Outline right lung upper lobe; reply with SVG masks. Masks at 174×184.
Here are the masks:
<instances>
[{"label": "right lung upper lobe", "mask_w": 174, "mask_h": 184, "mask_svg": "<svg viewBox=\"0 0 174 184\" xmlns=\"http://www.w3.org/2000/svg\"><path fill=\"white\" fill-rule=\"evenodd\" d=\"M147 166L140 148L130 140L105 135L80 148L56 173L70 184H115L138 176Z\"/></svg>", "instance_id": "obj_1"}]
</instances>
═══
Task statement:
Every record above needs to be copied exactly.

Finished task:
Outline right lung upper lobe; reply with SVG masks. Masks at 174×184.
Here are the masks:
<instances>
[{"label": "right lung upper lobe", "mask_w": 174, "mask_h": 184, "mask_svg": "<svg viewBox=\"0 0 174 184\" xmlns=\"http://www.w3.org/2000/svg\"><path fill=\"white\" fill-rule=\"evenodd\" d=\"M147 166L140 148L130 140L105 135L80 148L56 173L70 184H115L138 176Z\"/></svg>", "instance_id": "obj_1"}]
</instances>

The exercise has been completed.